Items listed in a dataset
# # #

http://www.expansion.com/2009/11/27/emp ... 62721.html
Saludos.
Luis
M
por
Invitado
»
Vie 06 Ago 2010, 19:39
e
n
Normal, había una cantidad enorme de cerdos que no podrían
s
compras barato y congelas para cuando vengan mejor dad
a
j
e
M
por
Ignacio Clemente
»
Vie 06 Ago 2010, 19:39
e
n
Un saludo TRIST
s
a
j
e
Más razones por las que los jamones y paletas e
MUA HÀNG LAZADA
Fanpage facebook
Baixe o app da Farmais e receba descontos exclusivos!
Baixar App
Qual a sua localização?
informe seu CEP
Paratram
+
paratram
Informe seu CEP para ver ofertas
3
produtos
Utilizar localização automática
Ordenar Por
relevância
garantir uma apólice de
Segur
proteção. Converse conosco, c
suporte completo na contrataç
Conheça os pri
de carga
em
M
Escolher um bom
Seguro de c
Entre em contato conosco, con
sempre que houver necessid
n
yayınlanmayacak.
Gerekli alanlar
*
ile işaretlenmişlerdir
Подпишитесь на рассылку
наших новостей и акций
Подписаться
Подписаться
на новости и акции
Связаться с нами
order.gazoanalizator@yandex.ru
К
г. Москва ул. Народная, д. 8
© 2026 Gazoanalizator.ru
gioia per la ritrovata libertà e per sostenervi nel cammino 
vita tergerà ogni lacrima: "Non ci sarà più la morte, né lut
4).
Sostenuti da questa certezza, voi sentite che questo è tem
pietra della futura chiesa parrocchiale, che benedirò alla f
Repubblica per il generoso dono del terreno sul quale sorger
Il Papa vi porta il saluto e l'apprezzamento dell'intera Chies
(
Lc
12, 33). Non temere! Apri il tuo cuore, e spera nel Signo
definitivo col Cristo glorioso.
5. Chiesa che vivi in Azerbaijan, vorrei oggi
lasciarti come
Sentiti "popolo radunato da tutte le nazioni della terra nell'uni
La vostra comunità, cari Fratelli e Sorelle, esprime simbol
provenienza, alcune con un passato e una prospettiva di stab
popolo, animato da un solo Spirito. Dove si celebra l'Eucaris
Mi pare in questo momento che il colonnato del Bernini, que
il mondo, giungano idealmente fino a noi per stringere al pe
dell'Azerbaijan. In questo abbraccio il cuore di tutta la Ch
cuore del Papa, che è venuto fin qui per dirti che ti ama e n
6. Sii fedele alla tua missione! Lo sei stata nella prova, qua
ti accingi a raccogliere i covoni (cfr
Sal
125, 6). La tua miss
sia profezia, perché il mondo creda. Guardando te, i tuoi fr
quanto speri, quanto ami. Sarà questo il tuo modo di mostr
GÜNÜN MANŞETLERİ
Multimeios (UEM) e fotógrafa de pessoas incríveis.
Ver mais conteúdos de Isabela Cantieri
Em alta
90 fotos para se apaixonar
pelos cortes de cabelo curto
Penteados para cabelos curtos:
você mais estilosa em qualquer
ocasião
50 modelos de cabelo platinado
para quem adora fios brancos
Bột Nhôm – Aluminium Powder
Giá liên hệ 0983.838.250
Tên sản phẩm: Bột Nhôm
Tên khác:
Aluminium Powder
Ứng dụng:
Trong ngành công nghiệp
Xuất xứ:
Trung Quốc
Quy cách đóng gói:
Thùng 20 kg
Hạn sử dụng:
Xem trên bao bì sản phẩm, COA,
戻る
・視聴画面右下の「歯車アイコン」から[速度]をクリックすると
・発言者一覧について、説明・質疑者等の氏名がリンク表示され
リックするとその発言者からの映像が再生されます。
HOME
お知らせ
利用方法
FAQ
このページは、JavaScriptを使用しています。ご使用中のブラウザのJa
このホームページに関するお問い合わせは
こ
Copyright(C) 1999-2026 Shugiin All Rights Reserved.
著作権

# # #

__TASK TO COMPLETE__
Print only these lines, please. They run from the start of the entries above to the line containing "Mi pare in questo", both ends included, and must match exactly.

__RESULT FOR THIS TASK__
http://www.expansion.com/2009/11/27/emp ... 62721.html
Saludos.
Luis
M
por
Invitado
»
Vie 06 Ago 2010, 19:39
e
n
Normal, había una cantidad enorme de cerdos que no podrían
s
compras barato y congelas para cuando vengan mejor dad
a
j
e
M
por
Ignacio Clemente
»
Vie 06 Ago 2010, 19:39
e
n
Un saludo TRIST
s
a
j
e
Más razones por las que los jamones y paletas e
MUA HÀNG LAZADA
Fanpage facebook
Baixe o app da Farmais e receba descontos exclusivos!
Baixar App
Qual a sua localização?
informe seu CEP
Paratram
+
paratram
Informe seu CEP para ver ofertas
3
produtos
Utilizar localização automática
Ordenar Por
relevância
garantir uma apólice de
Segur
proteção. Converse conosco, c
suporte completo na contrataç
Conheça os pri
de carga
em
M
Escolher um bom
Seguro de c
Entre em contato conosco, con
sempre que houver necessid
n
yayınlanmayacak.
Gerekli alanlar
*
ile işaretlenmişlerdir
Подпишитесь на рассылку
наших новостей и акций
Подписаться
Подписаться
на новости и акции
Связаться с нами
order.gazoanalizator@yandex.ru
К
г. Москва ул. Народная, д. 8
© 2026 Gazoanalizator.ru
gioia per la ritrovata libertà e per sostenervi nel cammino 
vita tergerà ogni lacrima: "Non ci sarà più la morte, né lut
4).
Sostenuti da questa certezza, voi sentite che questo è tem
pietra della futura chiesa parrocchiale, che benedirò alla f
Repubblica per il generoso dono del terreno sul quale sorger
Il Papa vi porta il saluto e l'apprezzamento dell'intera Chies
(
Lc
12, 33). Non temere! Apri il tuo cuore, e spera nel Signo
definitivo col Cristo glorioso.
5. Chiesa che vivi in Azerbaijan, vorrei oggi
lasciarti come
Sentiti "popolo radunato da tutte le nazioni della terra nell'uni
La vostra comunità, cari Fratelli e Sorelle, esprime simbol
provenienza, alcune con un passato e una prospettiva di stab
popolo, animato da un solo Spirito. Dove si celebra l'Eucaris
Mi pare in questo momento che il colonnato del Bernini, que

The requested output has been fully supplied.